Será um mandato influenciado
pela aliança com o centro, em que
o objetivo é promover a "reforma" do modelo econômico.
O extrato ideológico do novo
governo é dado pelo mineiro Luiz
Soares Dulci, 46, um dos mais
destacados intelectuais do PT,
desde 1º de janeiro ministro-chefe
da Secretaria Geral da Presidência
da República. Em entrevista à Folha, Dulci lembra que Lula foi
eleito por uma coalizão política
que deixou marcas em sua plataforma política e que igualmente
afetará as decisões de governo.
"O PT é um partido de esquerda, mas o governo é de aliança. O
programa com o qual o presidente Lula disputou as eleições é de
centro-esquerda. O governo se
pauta pelo programa", afirma.
Estudioso do socialismo, o ministro admite que o sistema é um
"ideal histórico" que fracassou
como experiência real e está sendo reavaliado. É uma posição incomum no PT, em que as principais lideranças costumam se dizer
"socialistas" por um lado e admitem alianças à direita e teses econômicas liberais por outro.
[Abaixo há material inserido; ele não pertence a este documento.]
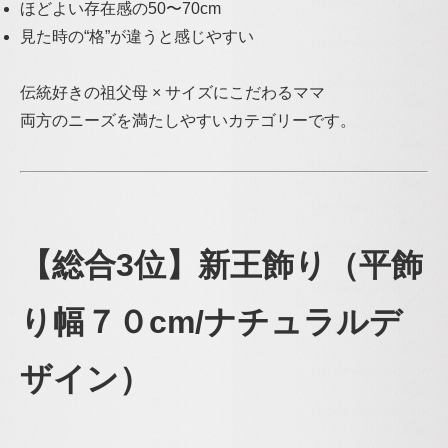
ほどよい存在感の50〜70cm
見た時の“格”が違うと感じやすい
伝統好きの祖父母 × サイズにこだわるママ
両方のニーズを満たしやすいカテゴリーです。
【総合3位】新王飾り（平飾
り幅７０cm/ナチュラルデ
ザイン）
"O programa com que Lula disputou a eleição não é socialista, é
um programa de reformas estruturais para o país", declara.
Em uma Secretaria Geral remodelada, Dulci terá a função de
coordenar o relacionamento do
governo com entidades e movimentos sociais. Otimista, diz que
a disposição inicial da sociedade
em colaborar com Lula e dar um
voto de confiança é um capital político do governo que se inicia.
Mas admite que a boa vontade
corrente desaparecerá se não for
"cultivada".
O secretário-geral, de estilo conciliador, deve formar no governo
uma dupla heterodoxa com o expansivo José Dirceu (Casa Civil).
"Estamos perfeitamente entrosados", assegura. Professor da rede
pública de Minas, ex-sindicalista,
Dulci tem hábitos discretos. Refugia-se na literatura em seus momentos de lazer -tem uma queda por poesia italiana.
Na última quinta-feira, entre
uma audiência com Lula e outra
com o presidente do BID (Banco
Interamericano de Desenvolvimento), Enrique Iglesias, Dulci
recebeu a Folha em seu gabinete,
no 4º andar do Palácio do Planalto, para uma entrevista. Metódico, insistiu com o repórter no início e ao final da conversa para que
"limpasse" o texto definitivo de
vícios típicos da linguagem oral.
Folha - O que muda na Secretaria
Geral da Presidência?
Luiz Dulci - A Secretaria Geral
passa a coordenar as relações políticas do governo com a sociedade: com o empresariado, o movimento sindical, a juventude, a intelectualidade, as ONGs, o voluntariado. Passa também a construir a agenda de interlocução do
presidente com a sociedade. O
presidente considera que, para
um governo como o seu, o diálogo com a sociedade, permanente,
sistemático, é fundamental. Ele
não quer a sociedade na arquibancada, quer participando do jogo os 90 minutos. O presidente
avalia que chega ao governo graças ao apoio político partidário
que recebeu, fundamental, mas
que é também muito importante
a sustentação social. Na semana
que vem vou dar início a um programa de visitas a 30 entidades de
diferentes segmentos: igrejas, entidades empresariais, de trabalhadores, juvenis, instituições intelectuais.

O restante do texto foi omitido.